Vinay and John submitted their manuscript to Science, and it was published in May 31, 2011 [3]. The title had only six words but read like a verdict : “Recombinant Origin of the Retrovirus XMRV”. The controversy was all over. Vinay’s and John’s teams put the last nail in the coffin of XMRV as the cause of CFS or any other disease. In the following few years, many XMRV-related papers were retracted, some of them just for avoiding further controversy, including Dr. Alter’s paper in PNAS (even though it did not validate Mikovits’ result directly).

While the manuscript was in the review process, two large-scale studies including more CFS patients were underway, too. All of them gave negative results, and Mikovits was a co-author in both reports when published. Although she made many mistakes, these negative results may not necessarily to be a total failure. The whole XMRV saga still has biological implication and lessons for biomedical scientists, including how virological testing should be performed to avoid contamination and bias, and the danger of over-promise. Many CSF patients steadily believed that Mikovits had found them the cause and a cure was coming- some still do even today. However, she did not end the saga in a meaningful manner. After being revealed that she doped XMRV DNA into patient blood samples [4], Mikovits has turned herself into a champion in medical conspiracy theories, basing claims linking the XMRV to autism and cancer on those retracted papers, and claiming she had been the victim of the influence of the deep state and Big Pharma. Since the pandemic started, she gained lots of attention from social media for her anti-vaccine, anti-mask rhetoric.
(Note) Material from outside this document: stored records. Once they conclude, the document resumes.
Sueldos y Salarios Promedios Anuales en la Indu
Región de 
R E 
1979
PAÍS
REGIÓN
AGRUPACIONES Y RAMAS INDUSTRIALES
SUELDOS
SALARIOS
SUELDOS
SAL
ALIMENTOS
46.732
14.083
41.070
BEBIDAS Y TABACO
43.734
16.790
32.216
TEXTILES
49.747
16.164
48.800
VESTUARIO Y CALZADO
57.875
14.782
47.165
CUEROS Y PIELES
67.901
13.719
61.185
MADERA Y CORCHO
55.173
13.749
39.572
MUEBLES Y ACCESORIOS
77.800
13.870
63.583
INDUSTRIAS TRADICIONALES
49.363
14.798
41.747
However, this story should not be focused on a conspiracy theorist. This story is about a group of scientists who were interested in truth and worked relentlessly like a team of detectives. They took the case because of scientific curiosity and a sense of duty to apply their expertise to a potential public health crisis, rather than the motivation for getting a glorious publication. They paid attention to the tiniest clues and looked for suspects based on evidence, not toward the one attached with the biggest bounty. More importantly, they have shown us the meaning- and the fun- of doing scientific research.

Epilogue

Two years after the publication of XMRV study from John’s and Vinay’s teams, a graduate student found an additional xenotropic MLV in the human prostate cancer cell line (LNCaP) xenografted in nude mice. It looked like that other fancy RNA viruses could be born out of the path of XMRV generation. Moreover, she showed that the viral infection promoted the growth of the xenografted tumors in mice. This sent an alarm to all the cancer xenograft experiments: XMRV was not an isolated incident. RNA viruses could arise frequently and spread through different species when they get contact with each other. Retrospectively, this study not only showed the risk of unintended contamination that altered experiment results, but also a far cry to people of what was coming in 2020. 
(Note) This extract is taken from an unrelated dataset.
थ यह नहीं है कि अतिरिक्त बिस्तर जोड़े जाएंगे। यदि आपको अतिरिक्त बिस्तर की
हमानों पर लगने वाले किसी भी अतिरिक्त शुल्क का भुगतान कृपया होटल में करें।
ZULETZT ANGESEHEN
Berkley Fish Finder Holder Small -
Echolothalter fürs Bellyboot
The student’s name is Meera Murgai [5]. She is my colleague now.

Acknowledgment

I want to give special thanks to Drs. John Coffin and Oya Cingöz for their wonderful help in fact check and text editing. 

Reference

  1. https://journals.asm.org/doi/10.1128/MMBR.00033-07
  2. https://www.science.org/doi/full/10.1126/science.329.5995.1000
  3. https://www.science.org/doi/full/10.1126/science.1205292
  4. https://www.liebertpub.com/doi/10.1089/aid.2020.0095
  5. https://retrovirology.biomedcentral.com/articles/10.1186/1742-4690-10-34

 

Figure 1. The hypothetical recombination event that generates XMRV. Top panel, the sequence diagrams of preXMRV-1 and preXMRV-2. The short vertical lines mark the bases different from those in XMRV. Therefore, each of the preXMRVs exhibits about 50% of sequence identical to XMRV. The recombination sites are marked by the “elbows” of the arrow. Middle panel, the viral particle formed in the mouse cells packs the RNA genomes of preXMRV-1 and -2 together, followed by the recombination event. Bottom panel, the recombination product that generates XMRV.  

Figure 2. The putative process of the formation of XMRV in the mouse strains and its infection of the prostate cancer cell lines during the passage of xenografts.